Gunmen from Islamic Jihad and Fatah announced their intention yesterday of attacking churches in Gaza in protest against the cartoons of Muhammad published in Denmark last September. But the newly elected armed Islamist group Hamas publicly rejected the targeting of churches over this issue, even offering to provide military protection for one church building.
A growing movement of Muslim protest around the world since the cartoons appeared has gained strength this week as the cartoons were republished in six other European countries and Jordan. Amidst economic boycotts, demonstrations outside embassies, burning of the Danish flag and calls for a “Day of Anger”, Christian minorities in Muslim countries have begun to be targeted. The threats to Palestinian church buildings follow attacks on Iraqi Christian students and bombs outside Iraqi churches last Sunday.

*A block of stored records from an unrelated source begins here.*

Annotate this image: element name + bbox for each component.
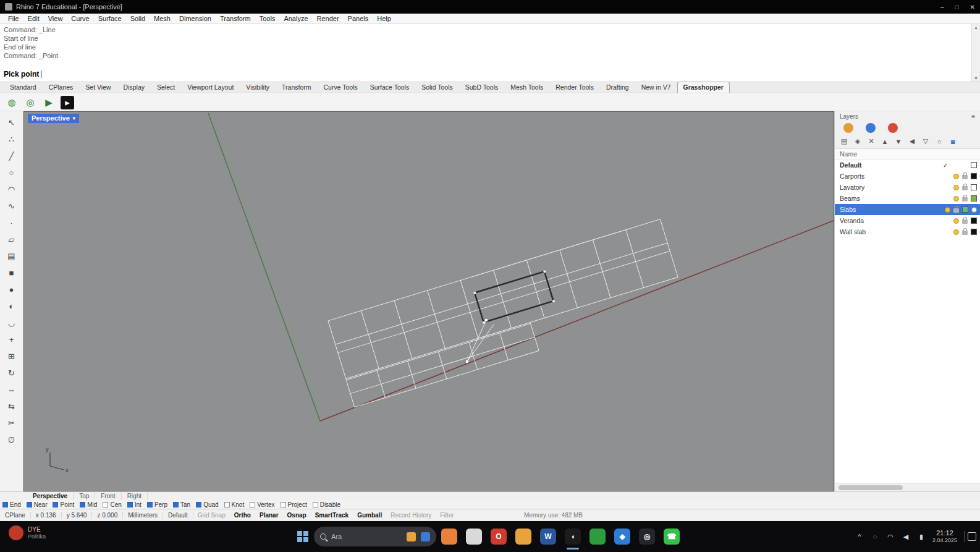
toolbar-tab[interactable]: Curve Tools: [318, 82, 364, 93]
toolbar-tab[interactable]: Viewport Layout: [181, 82, 240, 93]
layer-color-swatch[interactable]: [971, 162, 977, 168]
viewport-tab[interactable]: Front: [95, 493, 121, 499]
panel-menu-icon[interactable]: ≡: [971, 113, 975, 120]
rotate-icon[interactable]: ↻: [4, 365, 20, 380]
fillet-icon[interactable]: ◡: [4, 315, 20, 330]
arc-icon[interactable]: ◠: [4, 182, 20, 197]
osnap-toggle[interactable]: Vertex: [250, 501, 274, 508]
terminal-icon[interactable]: ▸: [61, 96, 74, 109]
battery-icon[interactable]: ▮: [917, 533, 926, 541]
checkbox[interactable]: [53, 502, 58, 507]
curve-icon[interactable]: ∿: [4, 198, 20, 213]
toolbar-tab[interactable]: Mesh Tools: [504, 82, 549, 93]
volume-icon[interactable]: ◀: [902, 533, 910, 541]
osnap-toggle[interactable]: End: [2, 501, 21, 508]
command-scrollbar[interactable]: ▲ ▼: [971, 24, 980, 82]
menu-item[interactable]: Solid: [126, 15, 150, 22]
lock-icon[interactable]: [962, 175, 968, 179]
taskbar-search[interactable]: Ara: [314, 527, 436, 546]
scale-icon[interactable]: ⇔: [4, 382, 20, 397]
chevron-down-icon[interactable]: ▾: [73, 116, 75, 121]
visibility-bulb-icon[interactable]: [953, 229, 959, 235]
obs-icon[interactable]: ◎: [639, 529, 655, 545]
hide-icon[interactable]: ∅: [4, 432, 20, 447]
toolbar-tab[interactable]: Solid Tools: [415, 82, 459, 93]
status-toggle[interactable]: Planar: [255, 512, 283, 519]
layer-row[interactable]: Default ✓: [835, 159, 980, 171]
rhino-app-icon[interactable]: ◖: [565, 529, 581, 545]
checkbox[interactable]: [281, 502, 286, 507]
menu-item[interactable]: Panels: [344, 15, 373, 22]
status-toggle[interactable]: SmartTrack: [311, 512, 353, 519]
restore-button[interactable]: □: [955, 4, 959, 11]
news-widget[interactable]: DYE Politika: [9, 525, 46, 540]
toolbar-tab[interactable]: Set View: [79, 82, 117, 93]
point-icon[interactable]: ·: [4, 215, 20, 230]
menu-item[interactable]: View: [44, 15, 67, 22]
layer-row[interactable]: Carports ✓: [835, 171, 980, 182]
menu-item[interactable]: File: [4, 15, 23, 22]
chat-icon[interactable]: [466, 529, 482, 545]
visibility-bulb-icon[interactable]: [953, 174, 959, 179]
circle-icon[interactable]: ○: [4, 165, 20, 180]
layer-row[interactable]: Slabs ✓: [835, 204, 980, 215]
filter-icon[interactable]: ▽: [921, 137, 930, 145]
viewport-canvas[interactable]: Perspective ▾: [23, 111, 834, 491]
lock-icon[interactable]: [962, 231, 968, 235]
firefox-icon[interactable]: [441, 529, 457, 545]
toolbar-tab[interactable]: CPlanes: [43, 82, 80, 93]
layer-color-swatch[interactable]: [971, 173, 977, 179]
toolbar-tab[interactable]: Display: [117, 82, 151, 93]
whatsapp-icon[interactable]: ☎: [664, 529, 680, 545]
osnap-toggle[interactable]: Knot: [224, 501, 245, 508]
move-icon[interactable]: +: [4, 332, 20, 347]
extrude-icon[interactable]: ▤: [4, 248, 20, 263]
hidden-icons-chevron[interactable]: ^: [855, 533, 864, 540]
surface-icon[interactable]: ▱: [4, 232, 20, 247]
osnap-toggle[interactable]: Disable: [313, 501, 340, 508]
word-icon[interactable]: W: [540, 529, 556, 545]
collapse-icon[interactable]: ◀: [908, 137, 916, 145]
current-layer-button[interactable]: Default: [163, 512, 193, 519]
checkbox[interactable]: [103, 502, 108, 507]
osnap-toggle[interactable]: Near: [27, 501, 48, 508]
menu-item[interactable]: Edit: [23, 15, 44, 22]
move-up-icon[interactable]: ▲: [881, 138, 889, 145]
play-icon[interactable]: ▶: [42, 96, 56, 109]
scroll-up-icon[interactable]: ▲: [974, 25, 978, 30]
viewport-tab[interactable]: Right: [122, 493, 148, 499]
move-down-icon[interactable]: ▼: [894, 138, 903, 145]
osnap-toggle[interactable]: Point: [53, 501, 74, 508]
toolbar-tab[interactable]: Surface Tools: [364, 82, 415, 93]
menu-item[interactable]: Surface: [94, 15, 126, 22]
notifications-bell-icon[interactable]: [866, 123, 876, 133]
grasshopper-launch-icon[interactable]: ◍: [5, 96, 19, 109]
menu-item[interactable]: Curve: [67, 15, 93, 22]
panel-scrollbar[interactable]: [835, 483, 980, 491]
menu-item[interactable]: Transform: [216, 15, 255, 22]
scroll-down-icon[interactable]: ▼: [974, 76, 978, 80]
visibility-bulb-icon[interactable]: [945, 207, 950, 213]
status-toggle[interactable]: Filter: [436, 512, 458, 519]
render-sphere-icon[interactable]: [843, 123, 853, 133]
layer-row[interactable]: Lavatory ✓: [835, 182, 980, 193]
control-points-icon[interactable]: ∴: [4, 132, 20, 146]
checkbox[interactable]: [27, 502, 32, 507]
status-toggle[interactable]: Grid Snap: [193, 512, 230, 519]
toolbar-tab[interactable]: Grasshopper: [677, 82, 730, 93]
menu-item[interactable]: Mesh: [150, 15, 175, 22]
checkbox[interactable]: [196, 502, 201, 507]
lock-icon[interactable]: [962, 197, 968, 202]
layer-row[interactable]: Wall slab ✓: [835, 226, 980, 237]
osnap-toggle[interactable]: Project: [281, 501, 307, 508]
layer-color-swatch[interactable]: [971, 229, 977, 235]
command-prompt[interactable]: Pick point: [4, 70, 39, 79]
checkbox[interactable]: [127, 502, 133, 507]
menu-item[interactable]: Analyze: [279, 15, 312, 22]
checkbox[interactable]: [2, 502, 8, 507]
mirror-icon[interactable]: ⇆: [4, 399, 20, 414]
search-layers-icon[interactable]: ○: [935, 138, 944, 145]
vscode-icon[interactable]: ◆: [614, 529, 630, 545]
toolbar-tab[interactable]: Transform: [276, 82, 317, 93]
grasshopper-icon[interactable]: [589, 529, 606, 545]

These attacks were seen as retaliation for the Danish cartoons, not least because of recent explicit fatwas in Iraq to expel Christians “from streets, schools and institutions” because of events in Denmark.
Muslims seem to have little hesitation in insulting Christian images, for example trampling on the cross as depicted on the Danish flag. For a recent Al-Jazeera picture of this happening in Iraq see link .
MUSLIM FEELINGS VS. NON-MUSLIM LIVES
Yesterday King Abdullah of Jordan addressed the National Prayer Breakfast Leadership Luncheon in Washington. The king is generally considered a voice of moderation in the Muslim world. He condemned Sunday’s bombing of the Iraqi churches, but went on to criticise the publication of caricatures of Muhammad.
“Why should the hurting of Muslim feelings be equated with the injury and destruction of non-Muslim persons and property?” asks Dr Patrick Sookhdeo, International Director of Barnabas Fund. “This gross injustice has gone unremarked. Christian minorities in Muslim countries strive continually to demonstrate that they are loyal citizens of their homelands, yet over and over again they are punished for the deeds of people they do not know in “Christian” countries far away. They are desperately vulnerable, knowing that few would dare to come to their aid or to seek to bring their attackers to justice.”